## What to do
The full listing, copied exactly, is the required output.

---*---

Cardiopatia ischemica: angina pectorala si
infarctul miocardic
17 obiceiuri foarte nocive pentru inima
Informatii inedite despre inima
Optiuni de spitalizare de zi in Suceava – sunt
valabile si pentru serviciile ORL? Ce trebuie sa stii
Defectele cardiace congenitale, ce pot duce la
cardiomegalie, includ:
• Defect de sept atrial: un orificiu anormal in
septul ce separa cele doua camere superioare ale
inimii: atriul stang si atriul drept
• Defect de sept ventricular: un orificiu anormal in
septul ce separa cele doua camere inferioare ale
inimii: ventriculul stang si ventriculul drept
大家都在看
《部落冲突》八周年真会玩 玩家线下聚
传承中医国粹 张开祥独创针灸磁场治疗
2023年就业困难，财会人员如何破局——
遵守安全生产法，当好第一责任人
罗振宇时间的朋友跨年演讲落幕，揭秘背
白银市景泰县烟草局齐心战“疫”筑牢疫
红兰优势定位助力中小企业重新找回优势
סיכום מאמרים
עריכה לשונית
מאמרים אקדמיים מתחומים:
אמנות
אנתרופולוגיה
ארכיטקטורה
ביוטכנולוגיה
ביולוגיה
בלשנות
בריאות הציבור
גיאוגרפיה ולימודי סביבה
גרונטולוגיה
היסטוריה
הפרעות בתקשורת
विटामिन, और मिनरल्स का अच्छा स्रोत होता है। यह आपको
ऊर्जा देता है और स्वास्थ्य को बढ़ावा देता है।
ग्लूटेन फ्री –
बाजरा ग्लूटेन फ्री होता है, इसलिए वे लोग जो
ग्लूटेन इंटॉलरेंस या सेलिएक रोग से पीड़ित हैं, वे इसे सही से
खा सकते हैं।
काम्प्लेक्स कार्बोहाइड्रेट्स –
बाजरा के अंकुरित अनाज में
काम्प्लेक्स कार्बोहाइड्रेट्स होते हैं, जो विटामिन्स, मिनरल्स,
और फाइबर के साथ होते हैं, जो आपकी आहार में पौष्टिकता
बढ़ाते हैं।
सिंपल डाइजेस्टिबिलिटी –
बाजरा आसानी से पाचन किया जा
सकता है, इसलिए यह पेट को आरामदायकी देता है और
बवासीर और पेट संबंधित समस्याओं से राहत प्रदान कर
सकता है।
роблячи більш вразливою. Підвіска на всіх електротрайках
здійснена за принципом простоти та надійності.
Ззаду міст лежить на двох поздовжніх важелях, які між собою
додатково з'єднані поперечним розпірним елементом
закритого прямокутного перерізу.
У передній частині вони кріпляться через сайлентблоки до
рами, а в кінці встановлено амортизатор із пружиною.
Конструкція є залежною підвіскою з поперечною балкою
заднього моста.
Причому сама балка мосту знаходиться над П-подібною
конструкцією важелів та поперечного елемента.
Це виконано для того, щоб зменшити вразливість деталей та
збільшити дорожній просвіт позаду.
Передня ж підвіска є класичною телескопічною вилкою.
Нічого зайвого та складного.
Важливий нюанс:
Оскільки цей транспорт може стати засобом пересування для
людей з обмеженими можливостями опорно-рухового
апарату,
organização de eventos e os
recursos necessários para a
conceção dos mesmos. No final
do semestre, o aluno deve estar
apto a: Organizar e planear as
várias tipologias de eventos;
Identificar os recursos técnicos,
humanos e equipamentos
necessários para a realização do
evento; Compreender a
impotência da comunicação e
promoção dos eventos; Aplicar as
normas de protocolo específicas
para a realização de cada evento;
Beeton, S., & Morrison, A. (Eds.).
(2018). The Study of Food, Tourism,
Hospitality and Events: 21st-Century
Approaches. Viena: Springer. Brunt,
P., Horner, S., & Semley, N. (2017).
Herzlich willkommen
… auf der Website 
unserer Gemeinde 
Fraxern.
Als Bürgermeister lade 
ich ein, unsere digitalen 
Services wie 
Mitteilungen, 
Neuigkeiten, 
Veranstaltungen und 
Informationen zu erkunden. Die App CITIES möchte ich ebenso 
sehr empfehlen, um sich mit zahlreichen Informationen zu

---*---

## Solution to the problem
Cardiopatia ischemica: angina pectorala si
infarctul miocardic
17 obiceiuri foarte nocive pentru inima
Informatii inedite despre inima
Optiuni de spitalizare de zi in Suceava – sunt
valabile si pentru serviciile ORL? Ce trebuie sa stii
Defectele cardiace congenitale, ce pot duce la
cardiomegalie, includ:
• Defect de sept atrial: un orificiu anormal in
septul ce separa cele doua camere superioare ale
inimii: atriul stang si atriul drept
• Defect de sept ventricular: un orificiu anormal in
septul ce separa cele doua camere inferioare ale
inimii: ventriculul stang si ventriculul drept
大家都在看
《部落冲突》八周年真会玩 玩家线下聚
传承中医国粹 张开祥独创针灸磁场治疗
2023年就业困难，财会人员如何破局——
遵守安全生产法，当好第一责任人
罗振宇时间的朋友跨年演讲落幕，揭秘背
白银市景泰县烟草局齐心战“疫”筑牢疫
红兰优势定位助力中小企业重新找回优势
סיכום מאמרים
עריכה לשונית
מאמרים אקדמיים מתחומים:
אמנות
אנתרופולוגיה
ארכיטקטורה
ביוטכנולוגיה
ביולוגיה
בלשנות
בריאות הציבור
גיאוגרפיה ולימודי סביבה
גרונטולוגיה
היסטוריה
הפרעות בתקשורת
विटामिन, और मिनरल्स का अच्छा स्रोत होता है। यह आपको
ऊर्जा देता है और स्वास्थ्य को बढ़ावा देता है।
ग्लूटेन फ्री –
बाजरा ग्लूटेन फ्री होता है, इसलिए वे लोग जो
ग्लूटेन इंटॉलरेंस या सेलिएक रोग से पीड़ित हैं, वे इसे सही से
खा सकते हैं।
काम्प्लेक्स कार्बोहाइड्रेट्स –
बाजरा के अंकुरित अनाज में
काम्प्लेक्स कार्बोहाइड्रेट्स होते हैं, जो विटामिन्स, मिनरल्स,
और फाइबर के साथ होते हैं, जो आपकी आहार में पौष्टिकता
बढ़ाते हैं।
सिंपल डाइजेस्टिबिलिटी –
बाजरा आसानी से पाचन किया जा
सकता है, इसलिए यह पेट को आरामदायकी देता है और
बवासीर और पेट संबंधित समस्याओं से राहत प्रदान कर
सकता है।
роблячи більш вразливою. Підвіска на всіх електротрайках
здійснена за принципом простоти та надійності.
Ззаду міст лежить на двох поздовжніх важелях, які між собою
додатково з'єднані поперечним розпірним елементом
закритого прямокутного перерізу.
У передній частині вони кріпляться через сайлентблоки до
рами, а в кінці встановлено амортизатор із пружиною.
Конструкція є залежною підвіскою з поперечною балкою
заднього моста.
Причому сама балка мосту знаходиться над П-подібною
конструкцією важелів та поперечного елемента.
Це виконано для того, щоб зменшити вразливість деталей та
збільшити дорожній просвіт позаду.
Передня ж підвіска є класичною телескопічною вилкою.
Нічого зайвого та складного.
Важливий нюанс:
Оскільки цей транспорт може стати засобом пересування для
людей з обмеженими можливостями опорно-рухового
апарату,
organização de eventos e os
recursos necessários para a
conceção dos mesmos. No final
do semestre, o aluno deve estar
apto a: Organizar e planear as
várias tipologias de eventos;
Identificar os recursos técnicos,
humanos e equipamentos
necessários para a realização do
evento; Compreender a
impotência da comunicação e
promoção dos eventos; Aplicar as
normas de protocolo específicas
para a realização de cada evento;
Beeton, S., & Morrison, A. (Eds.).
(2018). The Study of Food, Tourism,
Hospitality and Events: 21st-Century
Approaches. Viena: Springer. Brunt,
P., Horner, S., & Semley, N. (2017).
Herzlich willkommen
… auf der Website 
unserer Gemeinde 
Fraxern.
Als Bürgermeister lade 
ich ein, unsere digitalen 
Services wie 
Mitteilungen, 
Neuigkeiten, 
Veranstaltungen und 
Informationen zu erkunden. Die App CITIES möchte ich ebenso 
sehr empfehlen, um sich mit zahlreichen Informationen zu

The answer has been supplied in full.